By November 1945, Stage Door Canteens were operating in eight US cities and London and Paris. Together, they entertained and fed 11 million Allied servicemen. With the war over it was closed at the start of 1946, but it would re-open during the Korean War, when it was known as the Lafayette Square Club, again as a venue for entertaining servicemen.
In the early 60s, with the reconstruction of Lafayette Square, many of the Belasco’s neighbors were razed, until finally, in 1964, the Belasco itself was torn down to make way for the new US Court of Claims Building.
Before it was a theater: the Rodgers House
The theater was built in 1896 on the site of the 1830s Rodgers House, which was one of Washington’s more famous 19th century residences before its demolition in 1894. The land was owned by Senator Henry Clay of Kentucky who ran for President three times. He traded it to Commodore John Rodgers who constructed a 30 room house in 1831. It was rented by Attorney General Roger Taney, who later served for 28 years as the Chief Justice of the United States. President James Polk was a resident while the White House was being restored.

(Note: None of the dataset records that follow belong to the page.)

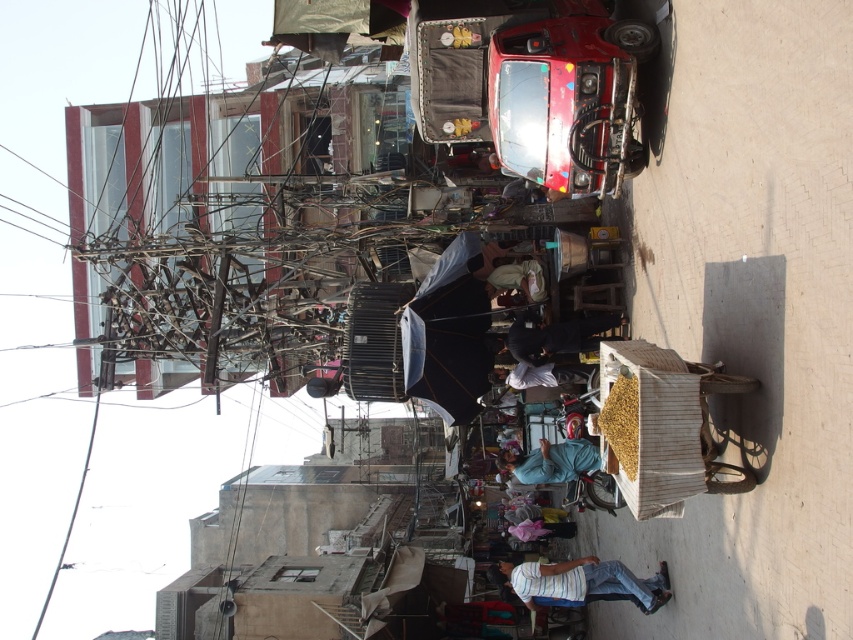 You are a delivery person who needs to place a package between the black fabric at center and the blue fabric at center. The package requires a space of 10 meters. Can you fit it between them?

The black fabric at center and blue fabric at center are 12.06 meters apart from each other, so yes, the package requiring 10 meters can fit between them since the distance is sufficient.

You are a street vendor in the scene and you have two items for sale, a striped cotton shirt at lower center and a black fabric at center. A customer asks which item is on the left side. What do you tell them?

The striped cotton shirt at lower center is positioned on the left side of black fabric at center, so the striped cotton shirt at lower center is the one on the left.

You are a pedestrian standing at the edge of the street looking towards the parked red auto rickshaw. You notice two items in the scene described as the striped cotton shirt at lower center and the blue fabric at center. Which of these two items is positioned closer to the ground?

The striped cotton shirt at lower center is positioned closer to the ground as it is described to be below the blue fabric at center. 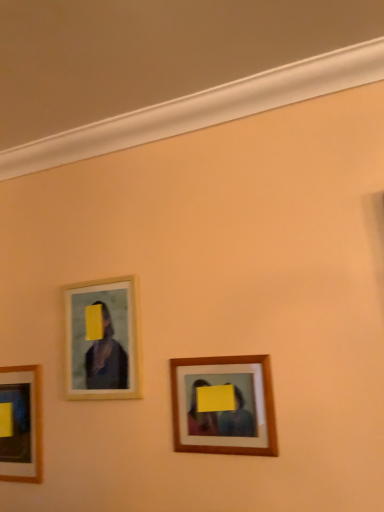 Question: Is wooden frame at upper left, positioned as the second picture frame in front-to-back order, next to wooden frame at center, placed as the third picture frame when sorted from left to right, and touching it?

Choices:
 (A) no
 (B) yes

Answer: (A)

Question: Can you confirm if wooden frame at upper left, the second picture frame when ordered from right to left, is positioned to the right of wooden frame at center, arranged as the 1th picture frame when viewed from the front?

Choices:
 (A) yes
 (B) no

Answer: (B)

Question: Does wooden frame at upper left, the second picture frame when ordered from right to left, have a lesser width compared to wooden frame at center, arranged as the 1th picture frame when viewed from the front?

Choices:
 (A) no
 (B) yes

Answer: (A)

Question: Does wooden frame at upper left, the 2th picture frame when ordered from back to front, appear on the left side of wooden frame at center, acting as the first picture frame starting from the right?

Choices:
 (A) yes
 (B) no

Answer: (A)

Question: Is wooden frame at upper left, which is the 2th picture frame in left-to-right order, shorter than wooden frame at center, arranged as the 1th picture frame when viewed from the front?

Choices:
 (A) no
 (B) yes

Answer: (A)

Question: Based on their positions, is matte wooden picture frame at lower left, placed as the 3th picture frame when sorted from front to back, located to the left or right of wooden frame at upper left, positioned as the second picture frame in front-to-back order?

Choices:
 (A) left
 (B) right

Answer: (A)

Question: Is point (24, 459) positioned closer to the camera than point (119, 309)?

Choices:
 (A) farther
 (B) closer

Answer: (A)

Question: In terms of height, does matte wooden picture frame at lower left, which is counted as the 1th picture frame, starting from the back, look taller or shorter compared to wooden frame at upper left, the second picture frame when ordered from right to left?

Choices:
 (A) tall
 (B) short

Answer: (A)

Question: Which is correct: matte wooden picture frame at lower left, placed as the 3th picture frame when sorted from front to back, is inside wooden frame at upper left, the second picture frame when ordered from right to left, or outside of it?

Choices:
 (A) inside
 (B) outside

Answer: (B)

Question: Based on their positions, is wooden frame at upper left, which is the 2th picture frame in left-to-right order, located to the left or right of matte wooden picture frame at lower left, placed as the 3th picture frame when sorted from front to back?

Choices:
 (A) left
 (B) right

Answer: (B)

Question: In terms of size, does wooden frame at upper left, the second picture frame when ordered from right to left, appear bigger or smaller than matte wooden picture frame at lower left, placed as the 3th picture frame when sorted from front to back?

Choices:
 (A) small
 (B) big

Answer: (A)

Question: From a real-world perspective, is wooden frame at upper left, the second picture frame when ordered from right to left, physically located above or below matte wooden picture frame at lower left, positioned as the 3th picture frame in right-to-left order?

Choices:
 (A) above
 (B) below

Answer: (A)

Question: In the image, is wooden frame at upper left, which is the 2th picture frame in left-to-right order, positioned in front of or behind matte wooden picture frame at lower left, placed as the 3th picture frame when sorted from front to back?

Choices:
 (A) front
 (B) behind

Answer: (A)

Question: From a real-world perspective, is wooden frame at upper left, the 2th picture frame when ordered from back to front, physically located above or below wooden frame at center, placed as the third picture frame when sorted from left to right?

Choices:
 (A) below
 (B) above

Answer: (B)

Question: Is wooden frame at upper left, the 2th picture frame when ordered from back to front, inside the boundaries of wooden frame at center, placed as the third picture frame when sorted from left to right, or outside?

Choices:
 (A) inside
 (B) outside

Answer: (B) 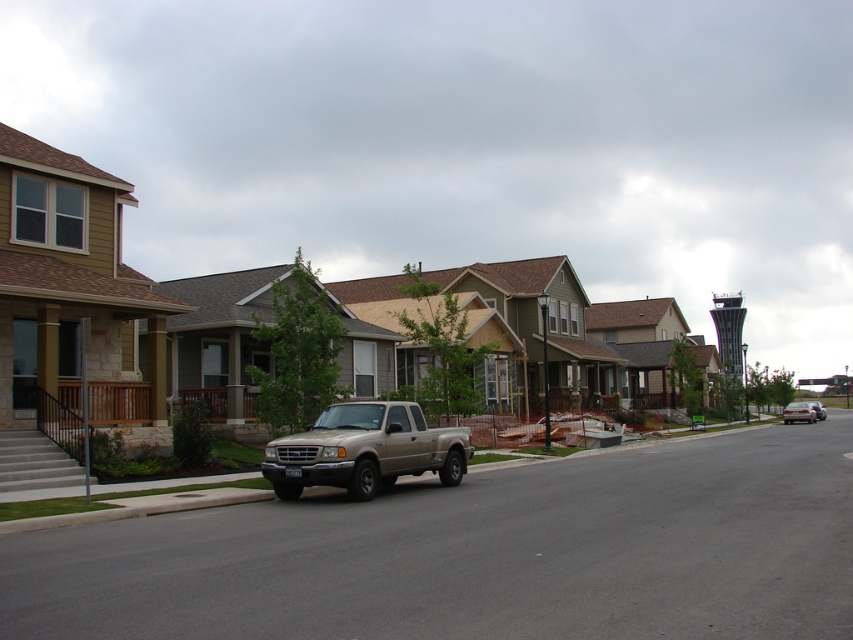 Does silver metallic sedan at right come in front of metallic silver sedan at center?

Yes, it is.

Which is in front, point (807, 403) or point (817, 406)?

Point (817, 406) is more forward.

The height and width of the screenshot is (640, 853). Find the location of `silver metallic sedan at right`. silver metallic sedan at right is located at coordinates click(798, 412).

Is gold metallic truck at center to the left of silver metallic sedan at right from the viewer's perspective?

Yes, gold metallic truck at center is to the left of silver metallic sedan at right.

Which is behind, point (457, 429) or point (788, 404)?

Positioned behind is point (788, 404).

I want to click on gold metallic truck at center, so click(x=364, y=451).

Between gold metallic truck at center and metallic silver sedan at center, which one has more height?

Standing taller between the two is metallic silver sedan at center.

Between gold metallic truck at center and metallic silver sedan at center, which one is positioned lower?

metallic silver sedan at center is lower down.

Image resolution: width=853 pixels, height=640 pixels. What are the coordinates of `gold metallic truck at center` in the screenshot? It's located at (364, 451). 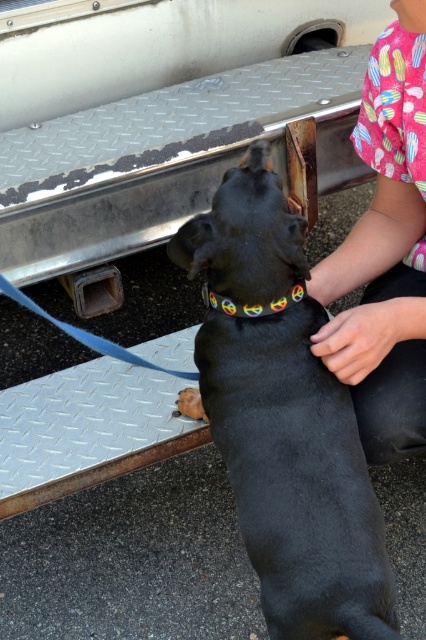 Based on the photo, you are a delivery robot trying to navigate around the black rubber dog at center and the pink fabric shirt at upper right. The robot has a width of 30 centimeters. Can you safely pass between them without hitting either?

The black rubber dog at center is 20.58 centimeters from the pink fabric shirt at upper right. Since the robot is 30 centimeters wide, it cannot safely pass between them as the distance is narrower than the robot.

You are standing at the center of the image and want to hand a treat to the person wearing the pink fabric shirt at upper right. In which direction should you move to approach them?

The pink fabric shirt at upper right is located at point (385, 252), so you should move towards the upper right direction to approach them.

The black rubber dog at center is 36.74 inches away from the person in the pink shirt. Can a 30 inch long toy fit between them?

Yes, the 30 inch long toy can fit between the black rubber dog at center and the person in the pink shirt because the distance between them is 36.74 inches, which is longer than the toy.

The building was later a fashionable boarding house and was known as the Washington Club. It was also famously the site of the 1859 shooting of Phillip Barton Kelly, the U.S. Attorney for the District of Columbia. He was the son of Francis Scott Key, and he was killed by Congressman Daniel Sickles. Sickles shot Key, who had been having an affair with his wife, in full view of pedestrians and the White House. The case and subsequent trial of Sickles drew national media attention, further cementing the Square’s image as a neighborhood unlike any other in the country. One of Sickles’ attorneys was Edwin Stanton who would later serve as Secretary of War in the Lincoln Administration.
In a landmark decision, Sickles was acquitted of murder, based on his plea of temporary insanity, which was the first successful use of this defense. Sickles became a general during the Civil War, fought at the battle of Gettysburg and had his right leg blown off by a cannon ball. He had the presence of mind to tell the medical corpsmen to preserve the leg which they did and it can be seen at the Walter Reed Medical Museum in Washington.

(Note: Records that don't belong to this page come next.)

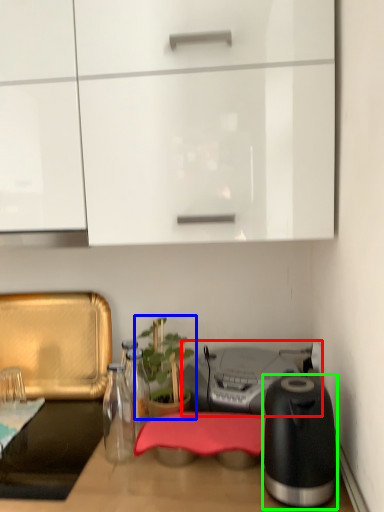 Question: Estimate the real-world distances between objects in this image. Which object is closer to appliance (highlighted by a red box), houseplant (highlighted by a blue box) or kitchen appliance (highlighted by a green box)?

Choices:
 (A) houseplant
 (B) kitchen appliance

Answer: (A) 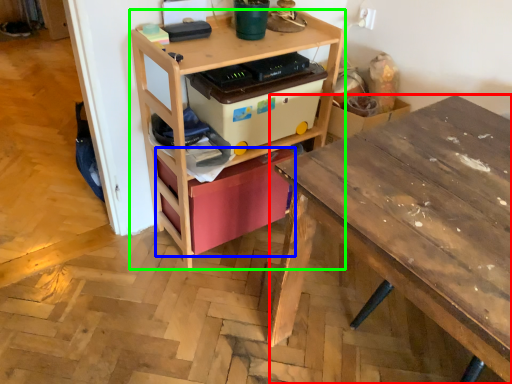 Question: Estimate the real-world distances between objects in this image. Which object is farther from desk (highlighted by a red box), storage box (highlighted by a blue box) or shelf (highlighted by a green box)?

Choices:
 (A) storage box
 (B) shelf

Answer: (B) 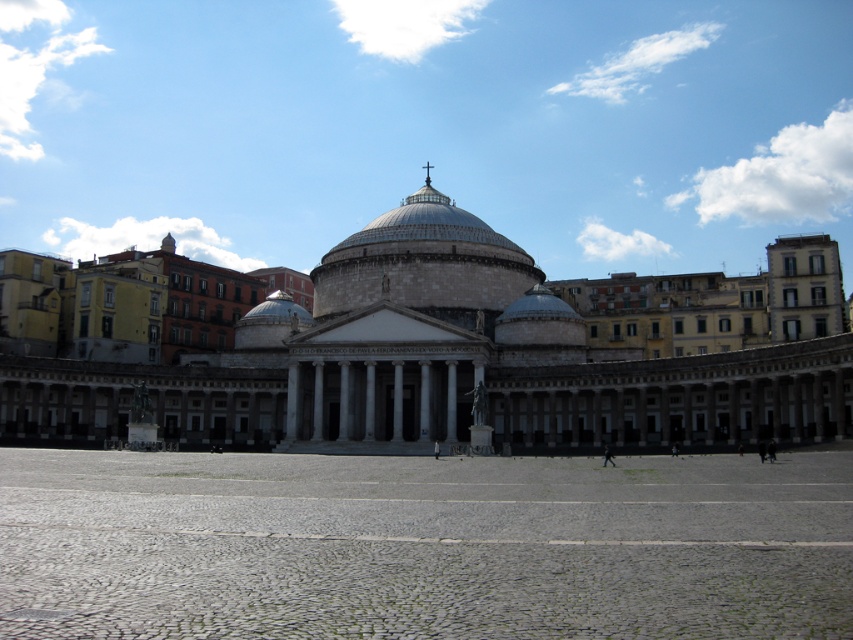 You are standing in the plaza looking at the grand neoclassical building with the dome. There is a specific point marked at coordinates (466, 356). What does this point correspond to?

The point at coordinates (466, 356) corresponds to the white marble building at center.

You are standing in the plaza in front of the grand neoclassical building. You want to take a photo that includes the entire white marble building at center without any cropping. Given that your camera has a standard 50mm lens, which has a 47 degree angle of view, will you be able to fit the entire building into the frame from your current position 79.47 meters away?

The white marble building at center is 79.47 meters away. To determine if it fits in the frame with a 50mm lens and 47 degree angle of view, we can calculate the maximum width that can be captured at that distance. Using the formula for field of view, the maximum width would be approximately 2 x 79.47 x tan 23.5 degrees. Calculating this gives around 2 x 79.47 x 0.436 equals roughly 69.4 meters. If the building is narrower than 69.4 meters, it will fit. However, since the problem doesn t provide the actual

You are standing in the plaza and want to take a photo of the white marble building at center and the white stone dome at center. Which one should you focus on first if you want to capture both in the frame without moving your camera?

The white marble building at center is positioned on the left side of the white stone dome at center, so you should focus on the white marble building at center first to ensure both are in the frame without moving the camera.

After the fateful day in 1859 the Washington Club closed and the next occupant was Secretary of State William Seward of the incoming Lincoln Administration. A former governor of New York, Seward had campaigned for the Republican nomination in 1860 but lost out to Lincoln who promptly offered him the State position. Lincoln constantly visited Seward in his house to seek his advice on the progress of the war. On April 14, 1865 the Rodger’s House again witnessed violence as the site of the attempted assassination of Seward by Lewis Payne, a conspirator with John Wilkes Booth in the Lincoln assassination plot. Payne was hung in the courtyard of Fort McNair in July 1865. Seward survived and in 1867 in the parlor of his home he completed the negotiations for the purchase of Alaska from Russia for $7.2 million.
The last person to occupy the house before it became a theater was Secretary of State James Blaine in the Benjamin Harrison administration. He leased the house in 1889 but tragedy struck again when first his son and then his daughter died in the house within a year. Blaine soon after became ill, resigned and then died in the house in January 1893.